As a teenager, my favorite Husky basketball player was point guard Curtis Allen.
Allen was the lone senior on the Dawgs’ 2003-2004 NCAA Tournament team during my freshman year at UW. He was a reserve at that juncture in his collegiate career, backing up the likes of Will Conroy and Nate Robinson on a ballclub that featured four future NBA players and six future pros in all. Prior to that, he spent the better part of his first three seasons as a starter.
Regarded as one of the quickest players in the Pac-10, Allen had his best season in 2001-2002, when he averaged over 12 PPG and nearly 5 APG.
Upon being carried off the court on the shoulders of the Hec Ed faithful after his final home game in 2004 (an upset win over previously-undefeated Stanford), Allen finished out his Husky playing career and embarked on a coaching odyssey that has led him to Pullman.
These days, Allen is the lead assistant for Ken Bone at Washington State. Bone, in turn, was head coach Lorenzo Romar’s lead assistant on Washington’s ’03-’04 squad.
Bone is a Seattle-area native, attended Shorecrest High School, earned his coaching chops at Seattle Pacific University, and made his name on Romar’s staff. He spent the last four seasons as the man-in-charge at Portland State, taking his Vikings to the Big Dance in each of the past two years. That string of success led to his hiring on the Palouse, where he has replaced the departed Tony Bennett, who left for Virginia.
The strong ties between Washington and Washington State bind these two rival schools like no other pair of bitter enemies in the Pac-10. Romar is the tree trunk; Allen and Bone branches of his influence.
Perhaps that is why it has become tough to despise the Cougar crimson-and-grey the way some Husky fans once did.

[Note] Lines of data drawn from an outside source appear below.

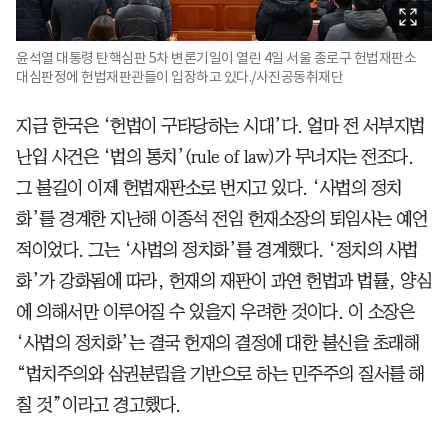
윤석열 대통령 탄핵심판 5차 변론기일이 열린 4일 서울 종로구 헌법재판소
대심판정에 헌법재판관들이 입장하고 있다./사진공동취재단
지금 한국은 ‘헌법이 구타당하는 시대’다. 얼마 전 서부지법
난입 사건은 ‘법의 통치’(rule of law)가 무너지는 전조다.
그 불길이 이제 헌법재판소로 번지고 있다. ‘사법의 정치
화’를 경계한 지난해 이종석 전임 헌재소장의 퇴임사는 예언
적이었다. 그는 ‘사법의 정치화’를 경계했다. ‘정치의 사법
화’가 강화됨에 따라, 헌재의 재판이 과연 헌법과 법률, 양심
에 의해서만 이루어질 수 있을지 우려한 것이다. 이 소장은
‘사법의 정치화’는 결국 헌재의 결정에 대한 불신을 초래해
“법치주의와 삼권분립을 기반으로 하는 민주주의 질서를 해
칠 것”이라고 경고했다.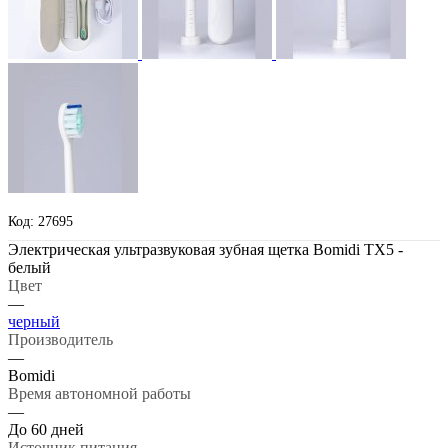
Код: 27695
Электрическая ультразвуковая зубная щетка Bomidi TX5 -
белый
Цвет
—
черный
Производитель
—
Bomidi
Время автономной работы
—
До 60 дней
Источник питания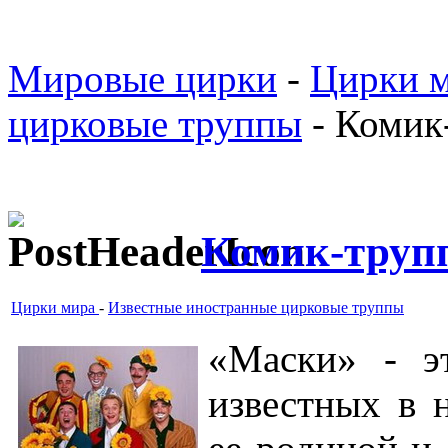
Мировые цирки
-
Цирки 
цирковые труппы
- Комик
Комик-труп
Цирки мира
-
Известные иностранные цирковые труппы
«Маски» - э
известных в 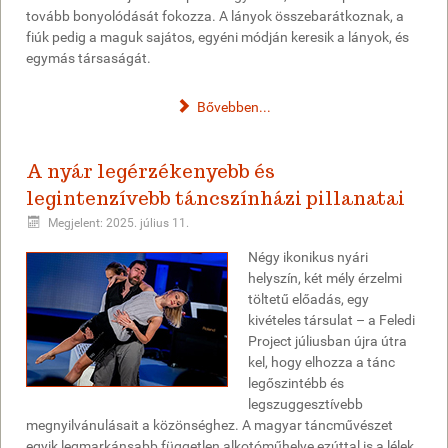
tovább bonyolódását fokozza. A lányok összebarátkoznak, a
fiúk pedig a maguk sajátos, egyéni módján keresik a lányok, és
egymás társaságát.
Bővebben...
A nyár legérzékenyebb és
legintenzívebb táncszínházi pillanatai
Megjelent: 2025. július 11.
Négy ikonikus nyári
helyszín, két mély érzelmi
töltetű előadás, egy
kivételes társulat – a Feledi
Project júliusban újra útra
kel, hogy elhozza a tánc
legőszintébb és
legszuggesztívebb
megnyilvánulásait a közönséghez. A magyar táncművészet
egyik legmarkánsabb független alkotóműhelye ezúttal is a lélek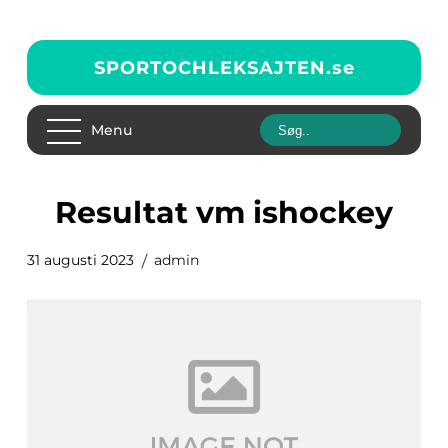
SPORTOCHLEKSAJTEN.
se
Menu
resultat vm ishockey
31 augusti 2023
admin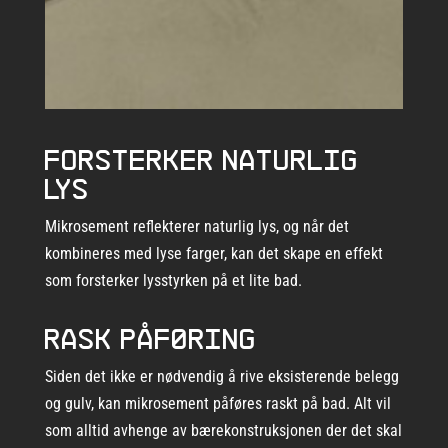
Forsterker naturlig
lys
Mikrosement reflekterer naturlig lys, og når det
kombineres med lyse farger, kan det skape en effekt
som forsterker lysstyrken på et lite bad.
Rask påføring
Siden det ikke er nødvendig å rive eksisterende belegg
og gulv, kan mikrosement påføres raskt på bad. Alt vil
som alltid avhenge av bærekonstruksjonen der det skal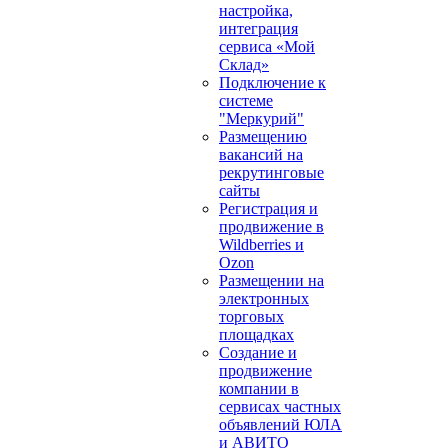
настройка,
интеграция
сервиса «Мой
Склад»
Подключение к
системе
"Меркурий"
Размещению
вакансий на
рекрутинговые
сайты
Регистрация и
продвижение в
Wildberries и
Ozon
Размещении на
электронных
торговых
площадках
Создание и
продвижение
компании в
сервисах частных
объявлений ЮЛА
и АВИТО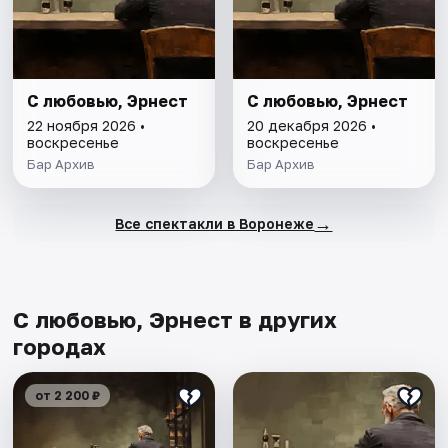
С любовью, Эрнест
С любовью, Эрнест
22 ноября 2026 •
20 декабря 2026 •
воскресенье
воскресенье
Бар Архив
Бар Архив
→
Все спектакли в Воронеже
С любовью, Эрнест в других
городах
от 2 200 ₽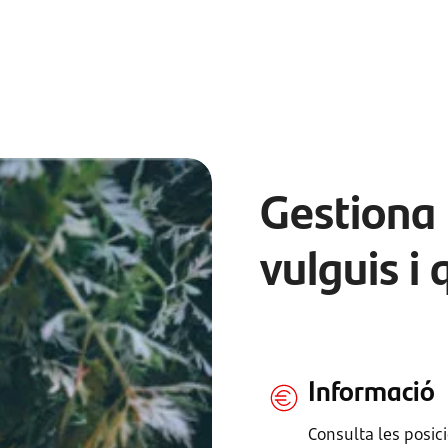
Gestiona 
vulguis i
Informació
Consulta les posic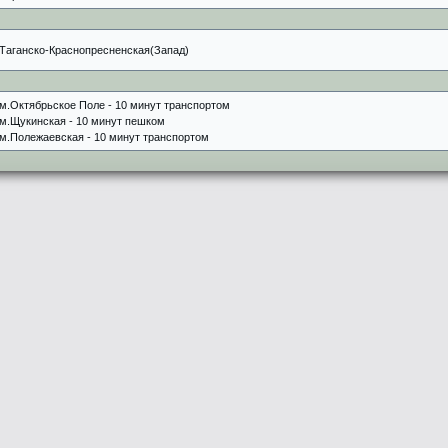
Таганско-Краснопресненская(Запад)
м.Октябрьское Поле - 10 минут транспортом
м.Щукинская - 10 минут пешком
м.Полежаевская - 10 минут транспортом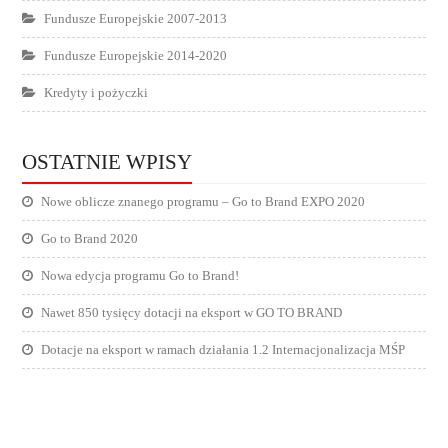
Fundusze Europejskie 2007-2013
Fundusze Europejskie 2014-2020
Kredyty i pożyczki
OSTATNIE WPISY
Nowe oblicze znanego programu – Go to Brand EXPO 2020
Go to Brand 2020
Nowa edycja programu Go to Brand!
Nawet 850 tysięcy dotacji na eksport w GO TO BRAND
Dotacje na eksport w ramach działania 1.2 Internacjonalizacja MŚP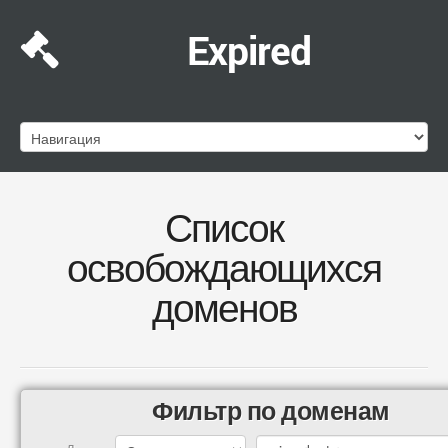
Expired
Список
освобождающихся
доменов
Фильтр по доменам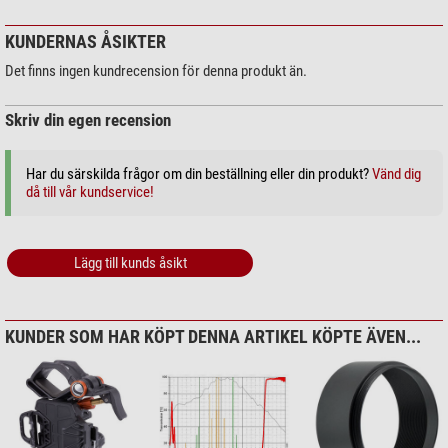
eftersom den minimerar bildhopp på grund av seeing!
KUNDERNAS ÅSIKTER
Det finns ingen kundrecension för denna produkt än.
Skriv din egen recension
Har du särskilda frågor om din beställning eller din produkt?
Vänd dig
då till vår kundservice!
Lägg till kunds åsikt
KUNDER SOM HAR KÖPT DENNA ARTIKEL KÖPTE ÄVEN...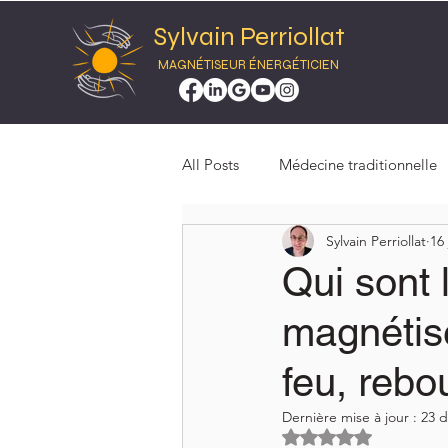
Sylvain Perriollat
MAGNÉTISEUR ÉNERGÉTICIEN
All Posts
Médecine traditionnelle
Sylvain Perriollat
16 
Energies subtiles
Structure é
Qui sont 
magnétise
Académie des énergies
Ener
feu, rebo
Magnétiseur
Soins énergéti
Dernière mise à jour :
23 d
Noté NaN étoiles s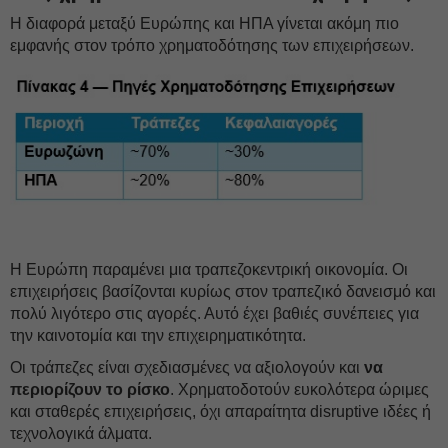
Η διαφορά μεταξύ Ευρώπης και ΗΠΑ γίνεται ακόμη πιο
εμφανής στον τρόπο χρηματοδότησης των επιχειρήσεων.
Η Ευρώπη παραμένει μια τραπεζοκεντρική οικονομία. Οι
επιχειρήσεις βασίζονται κυρίως στον τραπεζικό δανεισμό και
πολύ λιγότερο στις αγορές. Αυτό έχει βαθιές συνέπειες για
την καινοτομία και την επιχειρηματικότητα.
Οι τράπεζες είναι σχεδιασμένες να αξιολογούν και
να
περιορίζουν το ρίσκο
. Χρηματοδοτούν ευκολότερα ώριμες
και σταθερές επιχειρήσεις, όχι απαραίτητα disruptive ιδέες ή
τεχνολογικά άλματα.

Even if you maintain a dislike for the colors, the logo, or the school in general, it is near-impossible to harbor ill feelings towards Bone or Allen, two factors in the current successes of the Washington program.
Beyond the coaching staff, even the Cougar players are arguably more likable than they once used to be.
Bone’s first WSU recruit was none other than Reggie Moore, the point guard who played his prep ball at Seattle’s Rainier Beach High School. Moore is averaging 13.4 PPG and 4.1 APG through the first 27 games of his inaugural collegiate season. He remains a strong candidate for the league’s Freshman of the Year honors.
Then there’s Klay Thompson, the star of the show in Pullman who has enjoyed a strong, albeit enigmatic, sophomore season.
The second-year shooting guard has averaged over 20 PPG, but has struggled in conference play. NBA scouts were pegging the 6’6″ wing as a potential first-round draft pick after he poured in 43 points in a non-conference win over San Diego back in November. Like him or not, the son of former Los Angeles Laker Mychal Thompson exudes a much more respectable style of play than a number of his Cougar predecessors, who were more content to pass, pass, pass, and play defense before even considering a shot of their own.
Between Allen, Bone, Moore, and Thompson, Washington State has built a foundation for excellence that is hard to ignore. And even if you’re one of those Husky fans that will never be caught dead showing any sort of appreciation for your rival (and I get that, I really do), you have to acknowledge that even by Washington’s standards, the Cougars are worthy of a little more respect these days.